Amid continued high interest rates, elevated stress in the financial system and financial benchmark reform, the Office of the Superintendent of Financial Institutions (OSFI) is consulting on proposed changes to banks’ liquidity rules.

The federal financial regulator launched a public consultation on its liquidity guideline, including proposed changes to intra-day liquidity monitoring tools, new monthly reporting requirements, and revisions to the treatment of bankers’ acceptances in the wake of benchmark reform (as the Canadian dollar offered rate — CDOR — is phased out).

OSFI said the proposed changes will, among other things, enable it to assess how well banks are managing their intra-day liquidity risk, and help it better monitor institutions’ ability to meet their payment and settlement obligations during stressed markets.

In its latest annual risk report, OSFI said that “liquidity and funding conditions remain sensitive to an uncertain financial market landscape.”

Given the uncertainty about the future path of global interest rates, OSFI said, “Liquidity shocks are a persistent concern and can arise if depositor behaviour shifts dramatically.”

And as the turmoil in the U.S. banking industry revealed last year, the increased digitalization of the banking industry means that depositors can move their money more quickly and easily than in the past, which can allow for rapid deposit outflows.

The higher interest rate environment has increased competition for deposits, as investors seek higher fixed-income returns.

“This has an impact on depositor behaviour and could affect bank deposit persistency and the assumptions deposit-taking institutions make when estimating funding costs,” the report noted.

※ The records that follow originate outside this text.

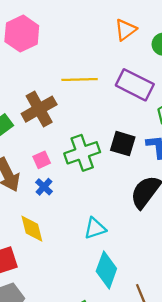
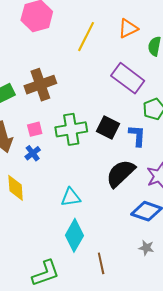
yellow line: (80, 80) -> (86, 37), moved, turned -72

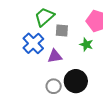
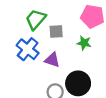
purple triangle: (55, 56) -> (52, 60), turned 35

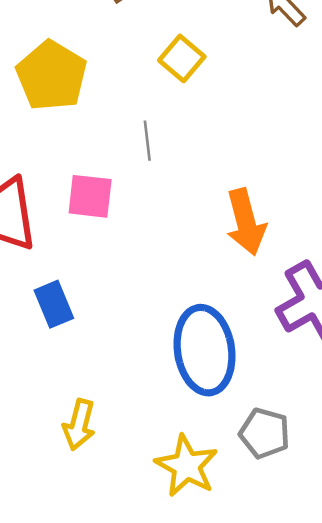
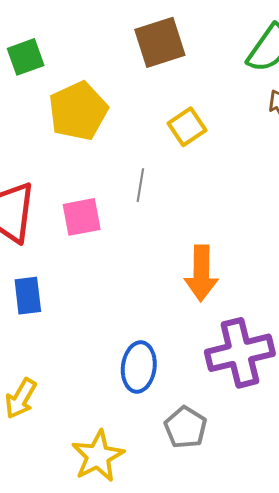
pink square: (90, 196) -> (82, 217), turned -33
blue ellipse: (204, 350) -> (139, 367), size x0.7
gray pentagon: (265, 433) -> (186, 427), moved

Interest rate shifts also impact the value of assets that banks hold for liquidity, which can affect market stability.

“Funding and liquidity risk remains linked to credit risk as deteriorating conditions can negatively impact securitization markets,” it said. “This can trigger increased liquidity risk for institutions that rely on securitization as a key source of funding.”

Against this backdrop, the regulator noted its growing concern about intra-day liquidity oversight.

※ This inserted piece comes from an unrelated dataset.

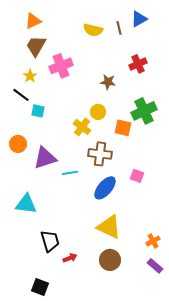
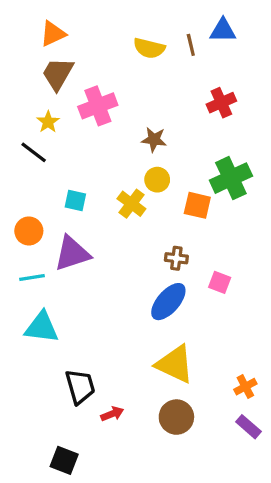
blue triangle: (139, 19) -> (223, 30), turned 30
brown star: (108, 82) -> (154, 140), moved
cyan square: (38, 111) -> (75, 201), moved
brown cross: (100, 154) -> (176, 258), moved, size x0.6
cyan line: (70, 173) -> (32, 277), moved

“Heightened risks in the financial system have highlighted the importance of monitoring intra-day liquidity,” said Peter Routledge, superintendent with OSFI, in a release.

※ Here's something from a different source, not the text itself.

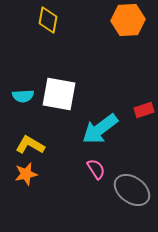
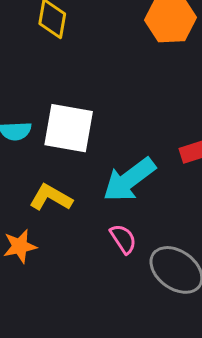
yellow L-shape: (30, 145) -> (51, 198), moved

In its report, OSFI said, “Intra-day liquidity risk affects not only the bank’s own liquidity but also that of third parties, and could result in additional borrowing costs, loss of stakeholders’ trust, and disruption to payments, settlements and clearings.”

During periods of elevated market stress, collateral calls between banks can trigger liquidity shocks, it also noted.

Routledge said OSFI believes that its proposed changes to the liquidity rules, which are out for comment until Aug. 30, will beef up the resilience of the financial system.

OSFI aims to publish its final guideline in November, with the revisions taking effect on April 1, 2025.